Thursday, January 31, 2013
Wednesday, January 23, 2013
So a neighbor comes over with a couple pounds of pecans off the tree in her back yard, small but perfectly good. My boys are sizing them up, wondering how to crack them, and Aunt Shoshana behind them starts yelling, 'Patish! Patish!' My kids didn't know it meant hammer, and I saw no point in translating; Aunt Shoshana didn't anticipate or didn't care about the mess that will result from the conjunction of two boys, a hammer, a several pounds of pecans. But great heart shall not be denied, as Tolkien said, and the language barrier was crossed, pecans were eaten, and the mess was eventually cleaned up.
Monday, January 21, 2013
At Diana's, which 'everyone has heard of', started as a concession stand for a movie theater, long since gone, now an upscale, wine-bottles-along-the-wall-in-cool-diagonal-bins grill. Glass fronted kitchen where we watched the cooks sear, spear, and form kebabs onto skewers to order. Palestinian staff and clientele, but except for the headscarves -- and bitter, local, homemade olives -- you really couldn't tell. The hummous was fresh, excellent, strewn with chickpeas and buttery olive oil. The tabouleh, contrary to what I'd expect, was mostly scallion and parsley, with just a scattering of cracked wheat. The abovementioned bitter local olives next to pita fresh from the oven, with a texture soft like cotton candy. Lamb grill plate, with salad and rice with lentils, followed by a child's sized cup of coffee strong enough to remove paint, spiced with minced ginger, and I think cinnamon and cardamom.
Wednesday, January 16, 2013
Sometimes, you see a giant cracker that looks like a three foot tongue in the baker's window, and you think 'I must have that'. It happens to me, anyway.

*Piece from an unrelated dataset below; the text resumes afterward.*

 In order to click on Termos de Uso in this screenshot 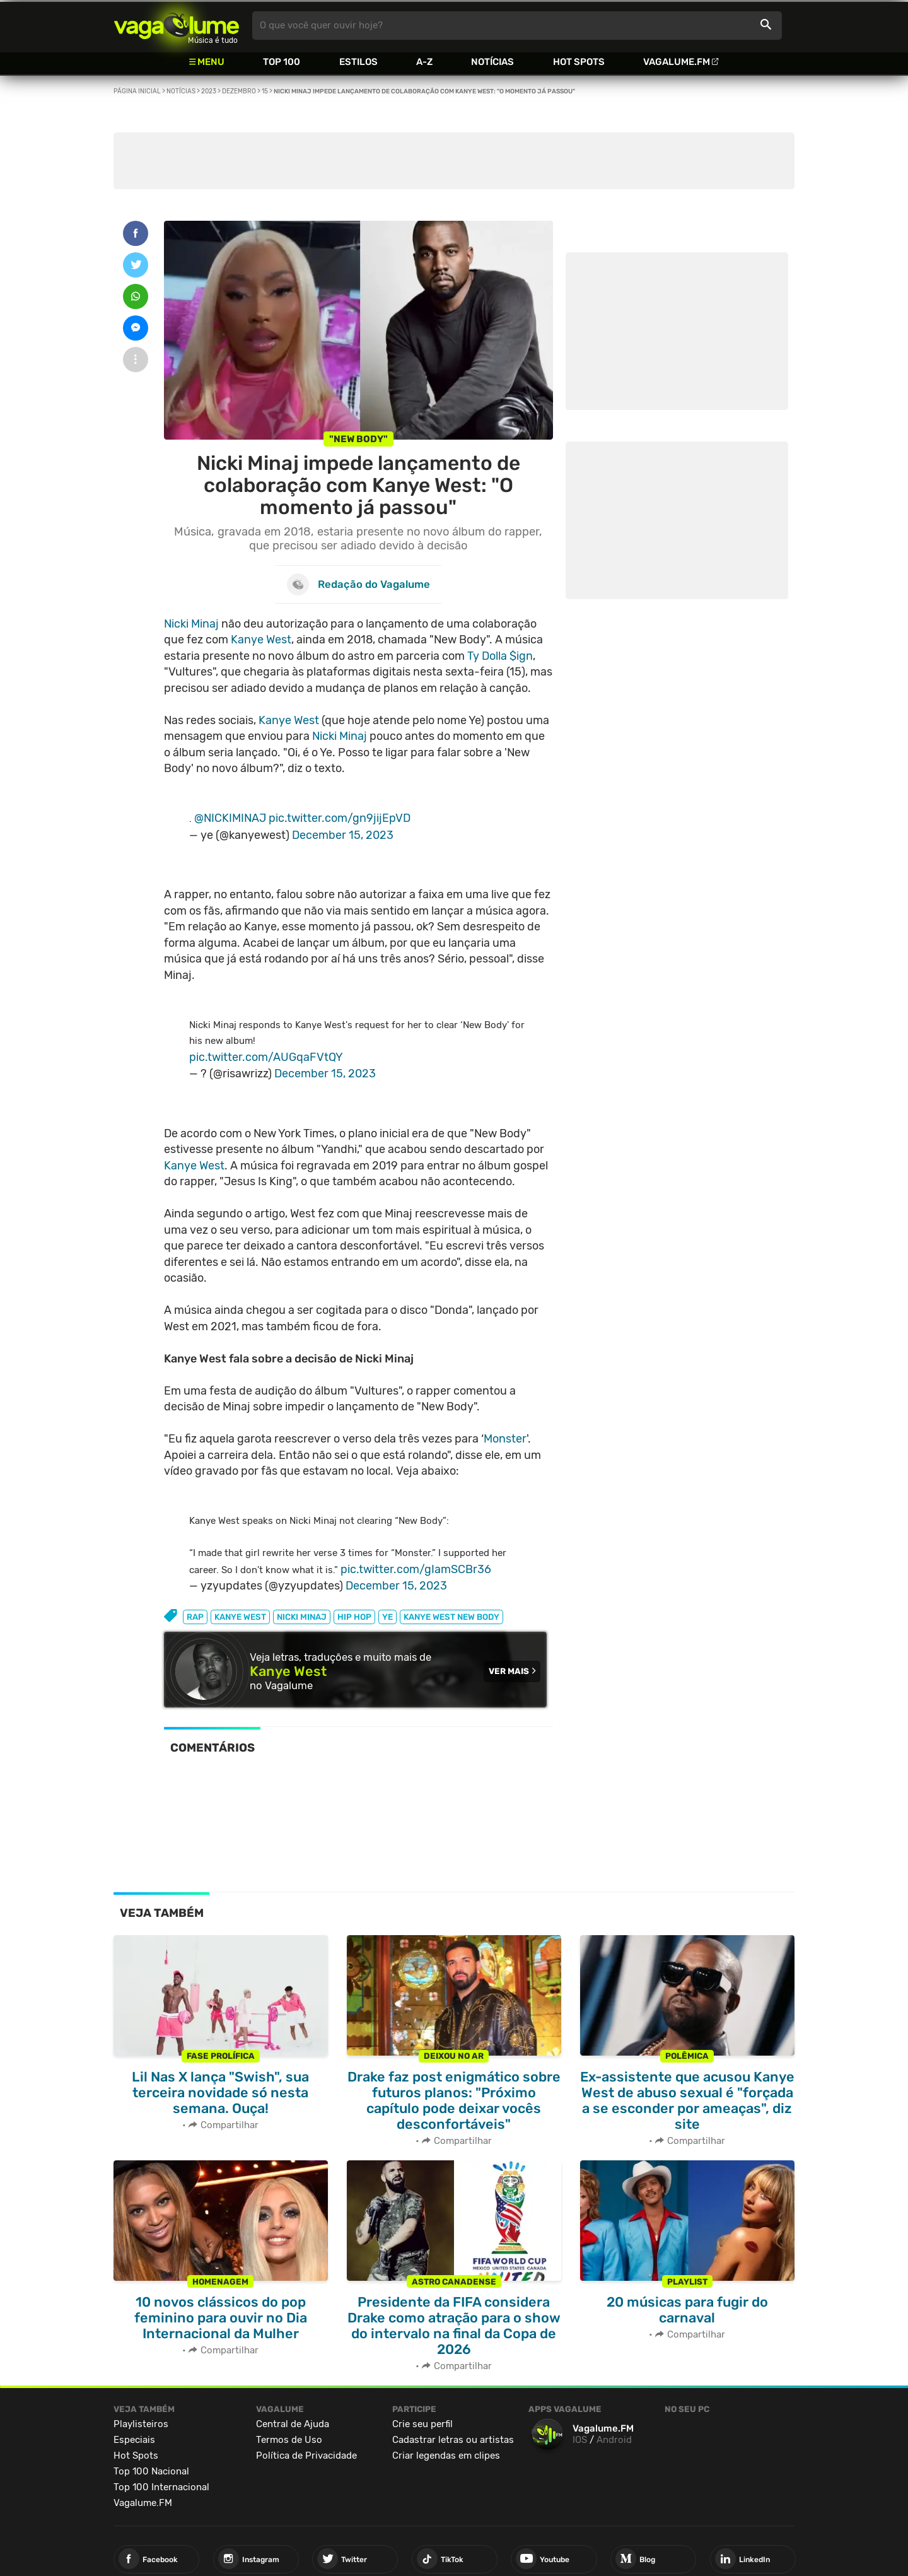 , I will do `click(289, 2439)`.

Honestly, if I really understood what that thing looked like, I might have had second thoughts about that picture (but posed for it anyway).
Thursday, January 10, 2013
Field trip with my brother in law around the Galilee, swinging by an Arab market for road snacks, middle east style: salted and fried fava beans instead of chips. And a selection of pastries for the folks back home, scraped off the tray with putty knives. Several kinds of baklava were filled with nuts, others with sweetened goat cheese, and all soaked with a sugar and cinnamon syrup sweet enough to freeze your teeth, which didn't stop me from eating them out of hand. The orange pastries on the tray are filled with goat cheese, and colored with beta carotene.
Wednesday, January 9, 2013
There's a park adjacent to the farmland behind my mother in law's house in Kfar Saba, Israel. It's got beautiful cactus, aloe, and trees, plus a medium size citrus orchard, with lots of grapefruit, plus oranges and some kind of tangerine. The heart of the park has been saved, but part of the perimeter, like much of Israel, is rapidly becoming a cluster of high rises (I call them hives for humans). During this time, the grapefruit orchard has simultaneously been prolific and totally neglected. Fruit clustered in the trees, and in various states of freshness and rot on the ground. So, since I can't read the signs that probably say 'no trespassing' or 'don't pick this fruit', and since it's pretty clear no one cares, I made several trips and came back with a found grocery bag with half a dozen or so grapefruit. Sliced to ruby flesh that bled copiously, and juiced like a sponge full of water, the quickest way to get the most value from grapefruit. As Wonka swore by mixing chocolate with a waterfall, they say nothing softens citrus like a good juggle.